Tackling bullying - responding to bullying

What to look for, why some children don't tell, and how to talk to your child.

On this page:

What to look out for

A child's behaviours and moods can change for lots of reasons. You need to be alert to the possibility that the change in behaviours and moods is related to bullying.

Talk with your child about school if you are concerned and ask general questions about how things are going.

Children or young people being bullied may:

  • Be frightened of walking to and from school, want to change their usual route, or beg to be driven to school.
  • Be unwilling to even go to school, feel ill in the mornings (headaches, stomach aches).
  • Begin doing poorly in schoolwork.
  • Come home regularly with clothes or belongings damaged or missing.
  • Have unexplained bruising, cuts and/or scratches.
  • Come home really hungry (someone has taken their lunch or lunch money).
  • Become withdrawn (not talking), distressed, anxious or unhappy.
  • Have feelings of helplessness or low self-esteem.
  • Spend more time alone, have a sudden loss of friends or avoidance of social situations.
  • Have changes in behaviour, becoming aggressive and/or unreasonable at home, or bullying siblings or other friends.
  • Stop eating.
  • Have trouble sleeping or frequent nightmares, especially on Sundays or at the end of the school holidays.
  • Ask for money or start stealing, or have pocket money go missing (to pay the bully).
  • Refuse to say what’s wrong (too frightened of the bully).

They may give unusual excuses for any of the above.

The signs of possible bullying online can be the same, but include other behaviours with phones and computers, for example:

  • Anxious about using their computer or mobile phone.
  • Seem nervous when a text message or email appears.
  • Are visibly upset after using the computer or mobile phone, or suddenly avoiding it.
  • Close the screen, or hide the mobile phone when others enter the room.
  • Spend unusually long hours online in an extra tense, brooding mood.
  • Receive suspicious phone calls, emails or packages.
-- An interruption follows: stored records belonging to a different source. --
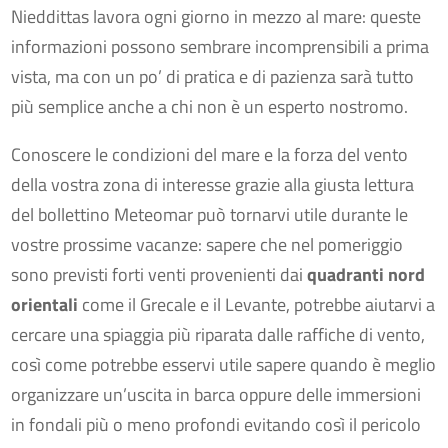
Nieddittas lavora ogni giorno in mezzo al mare: queste
informazioni possono sembrare incomprensibili a prima
vista, ma con un po’ di pratica e di pazienza sarà tutto
più semplice anche a chi non è un esperto nostromo.
Conoscere le condizioni del mare e la forza del vento
della vostra zona di interesse grazie alla giusta lettura
del bollettino Meteomar può tornarvi utile durante le
vostre prossime vacanze: sapere che nel pomeriggio
sono previsti forti venti provenienti dai
quadranti nord
orientali
come il Grecale e il Levante, potrebbe aiutarvi a
cercare una spiaggia più riparata dalle raffiche di vento,
così come potrebbe esservi utile sapere quando è meglio
organizzare un’uscita in barca oppure delle immersioni
in fondali più o meno profondi evitando così il pericolo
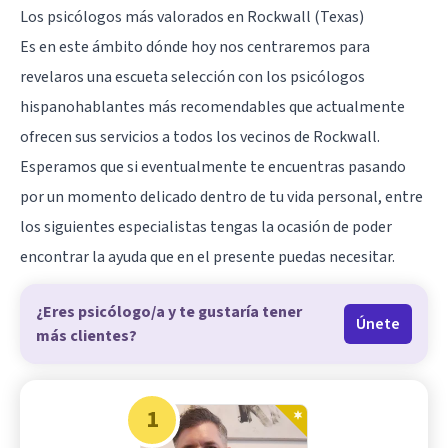
Los psicólogos más valorados en Rockwall (Texas)
Es en este ámbito dónde hoy nos centraremos para
revelaros una escueta selección con los psicólogos
hispanohablantes más recomendables que actualmente
ofrecen sus servicios a todos los vecinos de Rockwall.
Esperamos que si eventualmente te encuentras pasando
por un momento delicado dentro de tu vida personal, entre
los siguientes especialistas tengas la ocasión de poder
encontrar la ayuda que en el presente puedas necesitar.
¿Eres psicólogo/a y te gustaría tener
Únete
más clientes?
1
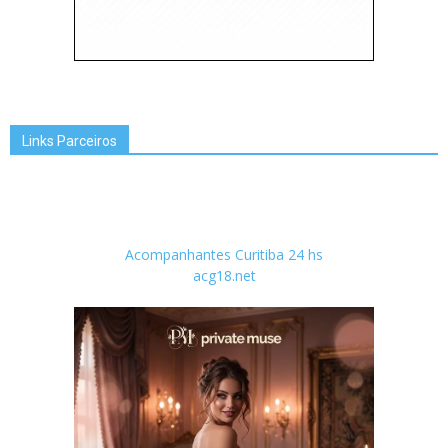
Links Parceiros
Acompanhantes Curitiba 24 hs
acg18.net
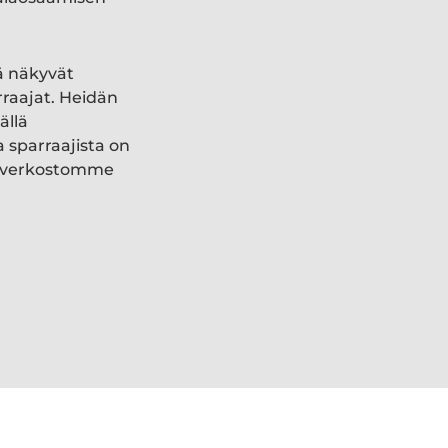
ä näkyvät
rraajat. Heidän
ällä
a sparraajista on
ki verkostomme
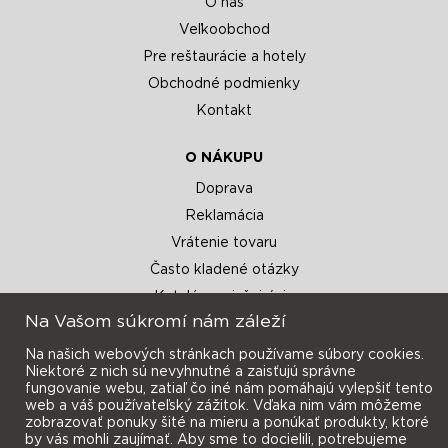
O nás
Veľkoobchod
Pre reštaurácie a hotely
Obchodné podmienky
Kontakt
O NÁKUPU
Doprava
Reklamácia
Vrátenie tovaru
Často kladené otázky
Katalógy a inšpirácie
Na Vašom súkromí nám záleží
Na našich webových stránkach používame súbory cookies.
Niektoré z nich sú nevyhnutné a zaisťujú správne
fungovanie webu, zatiaľ čo iné nám pomáhajú vylepšiť tento
web a váš používateľský zážitok. Vďaka nim vám môžeme
zobrazovať ponuky šité na mieru a ponúkať produkty, ktoré
Prihlásiť sa
Novinky e-mailom
by vás mohli zaujímať. Aby sme to docielili, potrebujeme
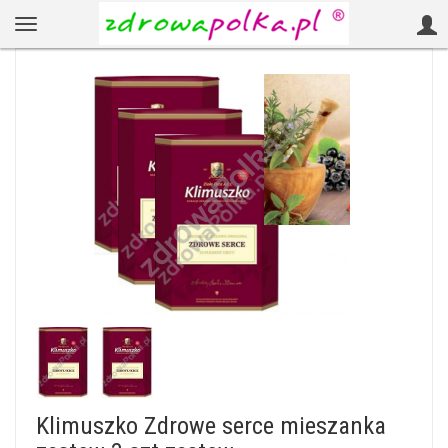
Klimuszko Zdrowe serce mieszanka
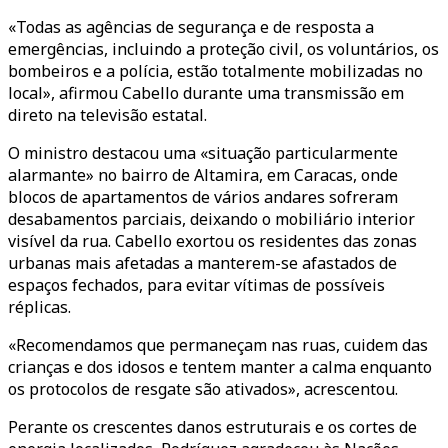
«Todas as agências de segurança e de resposta a
emergências, incluindo a proteção civil, os voluntários, os
bombeiros e a polícia, estão totalmente mobilizadas no
local», afirmou Cabello durante uma transmissão em
direto na televisão estatal.
O ministro destacou uma «situação particularmente
alarmante» no bairro de Altamira, em Caracas, onde
blocos de apartamentos de vários andares sofreram
desabamentos parciais, deixando o mobiliário interior
visível da rua. Cabello exortou os residentes das zonas
urbanas mais afetadas a manterem-se afastados de
espaços fechados, para evitar vítimas de possíveis
réplicas.
«Recomendamos que permaneçam nas ruas, cuidem das
crianças e dos idosos e tentem manter a calma enquanto
os protocolos de resgate são ativados», acrescentou.
Perante os crescentes danos estruturais e os cortes de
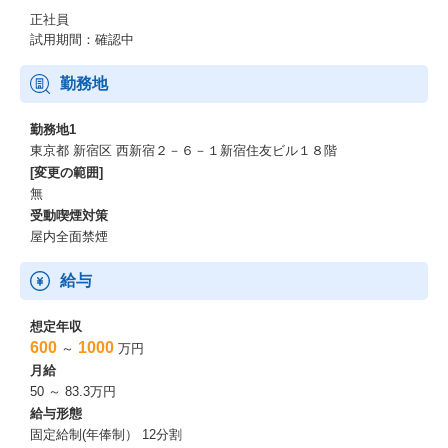
正社員
試用期間：確認中
勤務地
勤務地1
東京都 新宿区 西新宿２－６－１新宿住友ビル１８階
[変更の範囲]
無
受動喫煙対策
屋内全面禁煙
給与
想定年収
600
1000
～
万円
月給
50 ～ 83.3万円
給与形態
固定給制(年俸制） 12分割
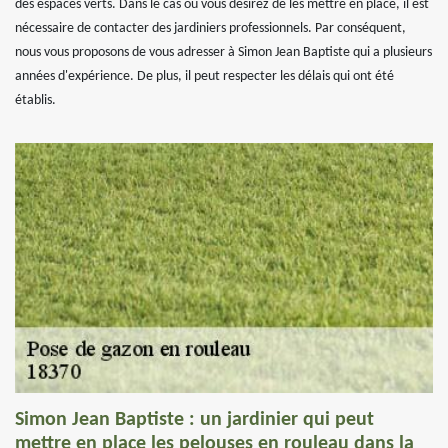
des espaces verts. Dans le cas où vous désirez de les mettre en place, il est
nécessaire de contacter des jardiniers professionnels. Par conséquent,
nous vous proposons de vous adresser à Simon Jean Baptiste qui a plusieurs
années d'expérience. De plus, il peut respecter les délais qui ont été
établis.
Simon Jean Baptiste : un jardinier qui peut
mettre en place les pelouses en rouleau dans la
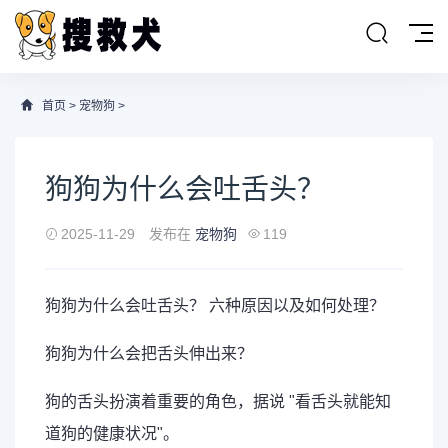
首页
>
宠物狗
>
狗狗为什么会吐舌头？
2025-11-29
发布在
宠物狗
119
狗狗为什么会吐舌头？ 六种原因以及如何处理？
狗狗为什么会把舌头伸出来？
狗的舌头扮演着重要的角色，据说 "看舌头就能知
道狗的健康状况"。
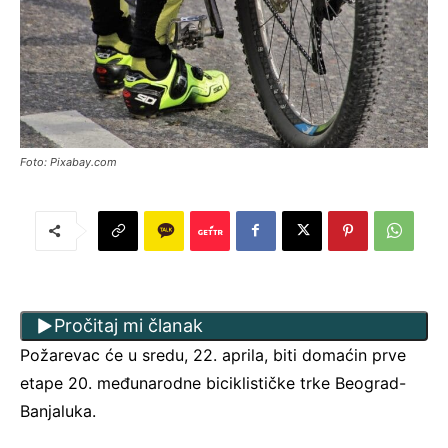
Foto: Pixabay.com
Pročitaj mi članak
Požarevac će u sredu, 22. aprila, biti domaćin prve
etape 20. međunarodne biciklističke trke Beograd-
Banjaluka.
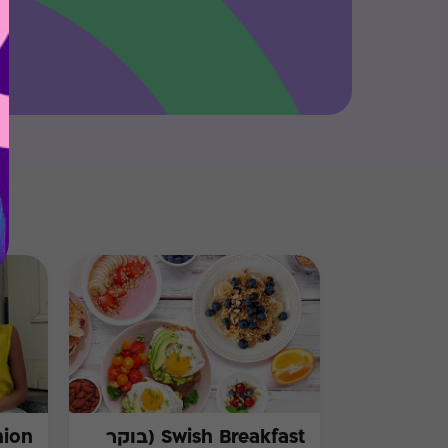
Swish Breakfast (בוקר
hion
But there could be other reasons for these signs, so try not to jump to conclusions.  Ask yourself the following questions:

  • Is there anything else bothering my child?
  • Are there other issues at home or outside school that may be influencing my child’s behaviour?  For example, major changes like a separation, bereavement, or new baby; or issues with friends outside school?

If there have not been any other changes and you suspect bullying may be the cause of the distress and anxiety, it is important to try and act as early as you can. 

Why don’t children and young people ask for help?

Your child may not know the word ‘bullying’, but they know when someone is being mean, hurting them, or making them feel sad or scared.  They may not tell you because they may be worried they’ll make things worse if they ‘tell’, ‘tattle’, or ‘nark’.

Your teenager probably won’t tell you there’s a problem either.  They may use another term, like ‘harassment’, rather than ‘bullying’ to describe the behaviour.  Teenagers often prefer to handle things on their own.  They might think you’ll get upset, that you will take away their technology, such as their mobile phone, or they might just find it embarrassing to have a parent involved.

Children and young people don’t tell adults for many reasons:

  • Bullying can make a person feel helpless.  They may want to handle it on their own to feel in control again.  They may fear being seen as weak or a nark.
  • They may fear a hostile response from those bullying them.
  • Bullying can be a humiliating experience.  Kids may not want adults to know what is being said about them, whether it’s true or false.  They may also fear that adults will judge them or punish them for being weak.  Many children don’t want to upset their families.
  • Children or young people who are bullied may already feel socially isolated.  They may feel like no one cares or could understand.
  • Kids may fear being rejected by their friends.  Friends can help protect children from bullying, and they can fear losing this support.

Read more about...

Three reasons kids don’t talk about bullying and what you can do about it


How should I talk to my child about bullying?

First you need to make sure you have a clear understanding of what bullying is.

Point out that bullying is not just when someone is mean to you once, but it happens over and over and makes you feel like you can't stop it.

Some of these questions might help you discuss bullying with your child:

  • Have you seen bullying happening? What did you do? How did you feel?
  • Who are the adults you would talk to when it comes to things like bullying?
  • Have you ever felt scared to go to school because you were afraid of someone bullying you?
  • Have you ever tried to help someone who was being bullied? What happened? What would you do if it happened again?

The most important thing is to let your child know how to get help if bullying happens.

Encourage them to speak to an adult if it happens, and to keep on asking for help if the bullying doesn’t stop.

You may want to use books or videos to help start a discussion.

Our student pages include information and organisations that can help.

There is also a page of resources for children and young people about bullying and what to do about it, including:

Narking vs telling


Narking is telling on someone to get that person into trouble.


Telling is getting help when you or someone you know is being hurt, or when your right ot that person's right to be safe is being taken away.